Charge from Provost Daniel Diermeier

April 29, 2018
To: Members of the Committee on Graduate Education

Many thanks for agreeing to participate in the important work of the Committee on Graduate Education, which will be chaired by David Nirenberg, Executive Vice Provost and Deborah R. and Edgar D. Jannotta Distinguished Service Professor of Medieval History and Social Thought.

The issues before the Committee derive from the University’s role as a private research university dedicated to the training of scholars and teachers, to a strong liberal arts college, and to first-rate professional education. The national and international context of these activities is continually changing, and we need to be looking forward in order to set our own course toward the forms and possibilities of graduate education that will build on the strengths and aspirations we have for this University.

In the face of a range of challenges to academic institutions today, the University must take the initiative to evaluate its programs and the concepts that underlie them with the same critical attention that as scholars we each apply to our research. The Committee’s task is to survey graduate education at the University in the broadest sense: not only to assess the merits or limitations of a particular program or aspect of graduate education, but to examine its most basic assumptions, with the goal of enhancing the University’s ability to maintain the highest standards of quality for graduate education today and in the future.

You are charged with providing your assessment of the present state of graduate education at the University in light of the University’s commitment to excellence in research and teaching, and in the context of the changing landscape of higher education.

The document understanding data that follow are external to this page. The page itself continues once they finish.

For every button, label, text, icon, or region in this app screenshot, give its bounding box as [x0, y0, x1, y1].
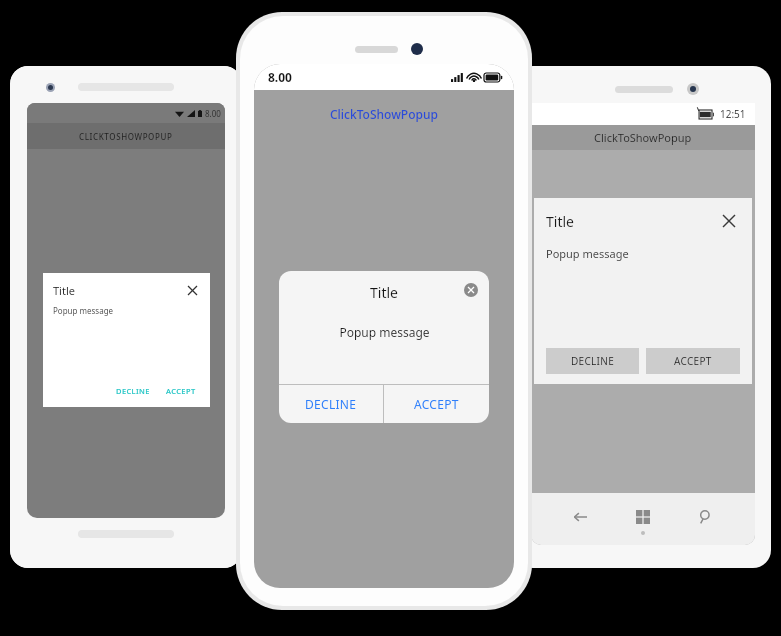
staticText: 8.00: [268, 69, 292, 85]
button[interactable]: DECLINE: [279, 385, 383, 423]
button[interactable]: Back: [566, 503, 594, 531]
staticText: DECLINE: [116, 386, 150, 396]
staticText: ACCEPT: [674, 354, 712, 368]
button[interactable]: CLICKTOSHOWPOPUP: [27, 123, 225, 149]
staticText: ACCEPT: [414, 396, 459, 412]
staticText: ClickToShowPopup: [330, 106, 438, 122]
button[interactable]: ClickToShowPopup: [324, 104, 444, 124]
button[interactable]: DECLINE: [546, 348, 639, 374]
staticText: 12:51: [720, 107, 746, 121]
button[interactable]: Close: [184, 282, 200, 298]
staticText: Title: [370, 283, 398, 302]
staticText: Title: [53, 283, 75, 298]
staticText: Popup message: [53, 305, 114, 316]
staticText: Title: [546, 212, 574, 231]
button[interactable]: Start: [629, 503, 657, 531]
button[interactable]: DECLINE: [112, 384, 154, 398]
button[interactable]: Close: [462, 281, 480, 299]
button[interactable]: ACCEPT: [646, 348, 740, 374]
button[interactable]: ACCEPT: [162, 384, 200, 398]
staticText: Popup message: [546, 246, 629, 261]
staticText: 8.00: [205, 108, 221, 119]
staticText: DECLINE: [305, 396, 357, 412]
staticText: ClickToShowPopup: [594, 130, 692, 145]
staticText: Popup message: [339, 324, 430, 340]
staticText: DECLINE: [571, 354, 615, 368]
button[interactable]: Search: [692, 503, 720, 531]
button[interactable]: ACCEPT: [384, 385, 489, 423]
staticText: ACCEPT: [166, 386, 196, 396]
button[interactable]: Close: [718, 210, 740, 232]
button[interactable]: ClickToShowPopup: [531, 125, 755, 150]
staticText: CLICKTOSHOWPOPUP: [79, 131, 173, 142]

I ask that your evaluation consider graduate education, research, and experience at the University holistically and as they interrelate with undergraduate and professional education. The structure of your written assessment may well reflect the recognition that faculty and students have overlapping but different roles in that enterprise.

You have wide latitude to determine the report’s structure as well as the specific issues to be addressed. I nevertheless expect you would assess graduate student funding, the financing of graduate education, and the requirements for and time to completion of graduate degree programs. Further, and related to funding, I anticipate you reviewing the availability and affordability of housing, health care and support for student parents. I also see as crucial a review of the role of teaching in graduate education, of graduate students in teaching, and of faculty in advising and mentoring. Important as well would be focus on the purposes and professions towards which graduate degree programs may be directed and the appropriateness of training for those purposes.

I look forward to learning what you find with respect to these and any other issues you deem important to include in your report.

Former University President Hanna Gray issued a similar charge to the Commission on Graduate Education in 1980, which resulted in the Baker Report of 1982. You may wish to include this report and other historical University documents as part of the data about the University’s practices that you will gather and analyze in your own assessment. And you may want to assemble and analyze information related to these issues at other research universities, as well as ours. Staff will be available to help with that.

A great deal has changed in the thirty-six years since the Baker Report, not only here at the University but also in the broader society. Among the many changes is an increased understanding of the importance of student as well as faculty perspectives on committees such as this. That awareness is reflected in your membership. In order to facilitate student participation, I ask that the Committee commence and complete its charge within one calendar year. To that end, the Committee should submit its written report to the Provost by January 11, 2019. The report will be made available to the University Community.

President Gray wrote in her 1980 invitation letter to members of the Commission on Graduate Education, I expect the work of this group to be unusually important in exploring and shaping the nature and directions of the University’s definition of purpose and of its academic objectives in the years ahead. The Commission’s activity … will give stimulus and substance to the most significant discussions and decisions that we need to undertake.

I hold the same expectation for the Committee today.